Contexta collapses the three into one graph. The same edges that carry semantic relationships also carry provenance, and the same writes that update entities are the writes that schedule reactive evaluations. Recall, react, audit — one substrate.
import { Contexta } from '@contexta/sdk';
const ctx = new Contexta({ apiKey: process.env.CONTEXTA_API_KEY });
// memory: ingest a fact with its source
await ctx.ingest({
content: 'Acme Corp filed Chapter 11 on 2026-04-30.',
userId: 'finance-bot',
tags: ['filings', 'acme'],
namespace: 'org_alpha',
});
// reactivity: declare what to notice, with proof
await ctx.signals.create({
name: 'supplier_bankruptcy',
condition: { pattern: 'a supplier of ours flips to bankrupt' },
action: { type: 'webhook', webhookUrl: 'https://ops.example.com/hook' },
});
When the webhook fires, the payload is not a one-line alert. It is a Context Packet — what matched, the hop-by-hop traversal that led there, the previous value, the change delta, and the related decisions in the graph. The agent that receives it can cite its sources without inventing them.

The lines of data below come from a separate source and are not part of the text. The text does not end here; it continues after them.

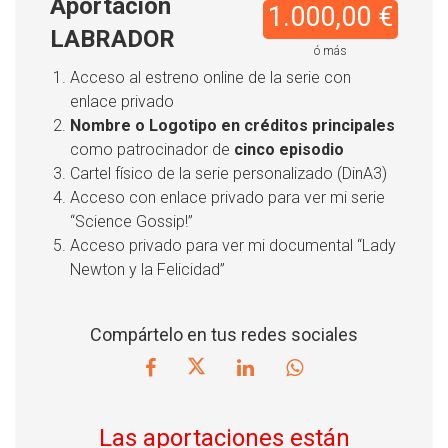
Aportación
1.000,00 €
LABRADOR
ó más
Acceso al estreno online de la serie con
enlace privado
Nombre o Logotipo en créditos principales
como patrocinador de
cinco episodio
Cartel físico de la serie personalizado (DinA3)
Acceso con enlace privado para ver mi serie
“Science Gossip!”
Acceso privado para ver mi documental “Lady
Newton y la Felicidad”
Compártelo en tus redes sociales
Las aportaciones están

Why "harness" beats "memory"
We deliberately resist calling Contexta a memory layer. Memory is half the job. The other half is everything an agent needs to act with confidence: reactive triggers, verifiable citations, surgical forgetting, replay-ready audit, and a policy engine that travels with every read.
A model is commodity. The harness is the moat.

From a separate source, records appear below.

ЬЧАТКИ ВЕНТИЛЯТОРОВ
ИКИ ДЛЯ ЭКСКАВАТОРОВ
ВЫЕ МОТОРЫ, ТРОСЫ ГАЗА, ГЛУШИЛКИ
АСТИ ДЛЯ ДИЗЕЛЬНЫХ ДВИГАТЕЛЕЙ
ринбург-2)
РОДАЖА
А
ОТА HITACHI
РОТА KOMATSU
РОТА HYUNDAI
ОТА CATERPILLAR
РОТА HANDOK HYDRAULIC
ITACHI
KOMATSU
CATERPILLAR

Three concrete consequences fall out of treating the harness as the unit of design:
- One write path. Every ingest produces provenance edges automatically — there is no opt-in to audit. If a fact made it into a recall, it was traceable to a source.

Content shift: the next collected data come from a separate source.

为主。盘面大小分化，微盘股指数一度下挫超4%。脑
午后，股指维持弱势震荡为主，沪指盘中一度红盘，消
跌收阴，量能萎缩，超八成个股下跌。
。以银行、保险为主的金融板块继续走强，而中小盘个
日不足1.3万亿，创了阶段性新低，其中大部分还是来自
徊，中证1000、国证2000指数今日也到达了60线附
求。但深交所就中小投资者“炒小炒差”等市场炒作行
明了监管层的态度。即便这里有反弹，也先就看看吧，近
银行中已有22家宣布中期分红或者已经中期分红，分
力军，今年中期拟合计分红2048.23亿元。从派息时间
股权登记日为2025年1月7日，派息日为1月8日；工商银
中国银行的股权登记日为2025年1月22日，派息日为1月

- One read path. Every recall returns a Context Packet with citations. If a model produced an answer from a packet, the answer is grounded in something Contexta will stake its name on.
- One react path. Every Reflex shares the same evaluator as recall, so a reactive firing is a recall the agent did not have to ask for. Same provenance. Same audit. Same Packet shape.
The harness is what survives audit, what survives the next model swap, and — eventually — what survives the next context-window leap.
A worked example
Consider the support agent that quoted a refund policy that never existed. The naive fix is to ground the response in a retrieval. That fixes the surface bug and ships the deeper one: the agent now leans on whatever the retriever returns, with no way to prove the retrieved snippet was authoritative, no way to react when policy changes, and no way to walk the audit trail backwards.
The harness fix is structural:
- Ingest the policy document with explicit provenance —
source_id,valid_at,learned_at, signed-by, namespace. - Recall quotes the policy through a Context Packet that carries the citation, the confidence, and the time-travel anchor.
- React the moment the policy changes — a Reflex fires, agents holding a stale Packet are nudged to re-recall, and the audit log shows exactly which Packets were superseded.
The agent stops hallucinating not because the model got bigger but because the substrate it reads from refuses to hand it an unsourced answer.
The bet
Our bet is that the next decade of agent infrastructure is decided at the harness layer. Models will keep getting cheaper, faster, and less differentiated. Frameworks will keep churning. What will not change is the production reality that any agent worth its salt must remember durably, react autonomously, and prove its reasoning on demand.
Build for that substrate, and the agent on top stops being a parlor trick. It starts being a colleague.